L’État continue d’occuper une place centrale dans l’imaginaire politique. Il demeure le cadre de référence, le garant des règles, l’instance ultime à laquelle on se tourne en période de crise. Pourtant, cette centralité est de plus en plus formelle. Dans les faits, l’État peine à exercer pleinement sa fonction politique essentielle : être un centre de décision et d’arbitrage.

Cette fragilisation ne signifie pas que l’État aurait disparu ou cessé d’agir. Il administre, régule, produit des normes, gère des dispositifs complexes. Son activité est réelle, parfois même intense. Mais cette activité ne se traduit plus nécessairement par des choix structurants, clairement assumés et hiérarchisés.

Ce qui semble s’être déplacé, c’est le centre de gravité. Les décisions sont dispersées entre niveaux territoriaux, agences spécialisées, cadres juridiques, contraintes extérieures et temporalités multiples. L’État devient un point de passage plutôt qu’un lieu d’arbitrage. Il coordonne plus qu’il ne tranche, il accompagne plus qu’il ne décide.

Dans ce contexte, l’absence d’un centre de décision politique identifiable rend difficile la formulation d’un cap lisible. Les choix, lorsqu’ils existent, sont souvent présentés comme la conséquence logique de cadres préexistants, plutôt que comme l’expression d’une volonté politique assumée. La hiérarchisation des priorités devient incertaine, et l’action publique semble guidée davantage par l’adaptation que par l’orientation.

Cette situation a un effet direct sur la souveraineté réelle. Celle-ci peut subsister dans les textes, dans les compétences formelles, dans les symboles. Mais sans un État capable de tenir ensemble les décisions, de les inscrire dans une cohérence d’ensemble, la souveraineté se fragmente. Elle devient diffuse, parfois incantatoire, rarement opératoire.

L’affaiblissement du centre ne produit pas nécessairement le chaos. Il engendre plutôt une forme de continuité sans direction claire. Les politiques se succèdent, les dispositifs s’empilent, les ajustements se multiplient. Mais l’impression demeure que l’essentiel échappe, que les choix structurants sont évités ou déplacés.

Pour le citoyen, cette désaxation est difficile à saisir. L’État est toujours là, omniprésent dans les procédures et les discours, mais son rôle politique devient opaque. La responsabilité se dilue à mesure que le centre s’efface. Le pouvoir existe, mais il semble ne plus se concentrer nulle part.
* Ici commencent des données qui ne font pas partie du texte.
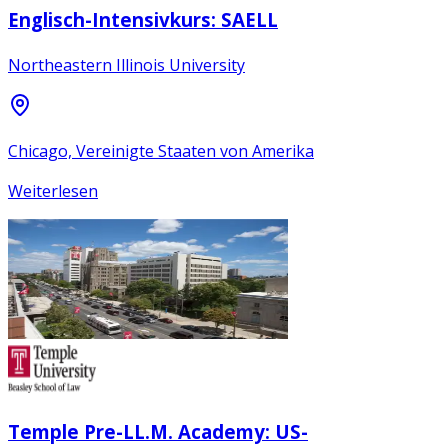
Englisch-Intensivkurs: SAELL
Northeastern Illinois University
Chicago, Vereinigte Staaten von Amerika
Weiterlesen
Temple Pre-LL.M. Academy: US-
Penser l’État aujourd’hui suppose donc de dépasser l’alternative simpliste entre puissance et impuissance. Il s’agit plutôt de comprendre comment un État peut rester actif tout en perdant sa fonction de centre politique. C’est dans cette tension que se joue une part essentielle de la crise contemporaine de la décision et de la souveraineté.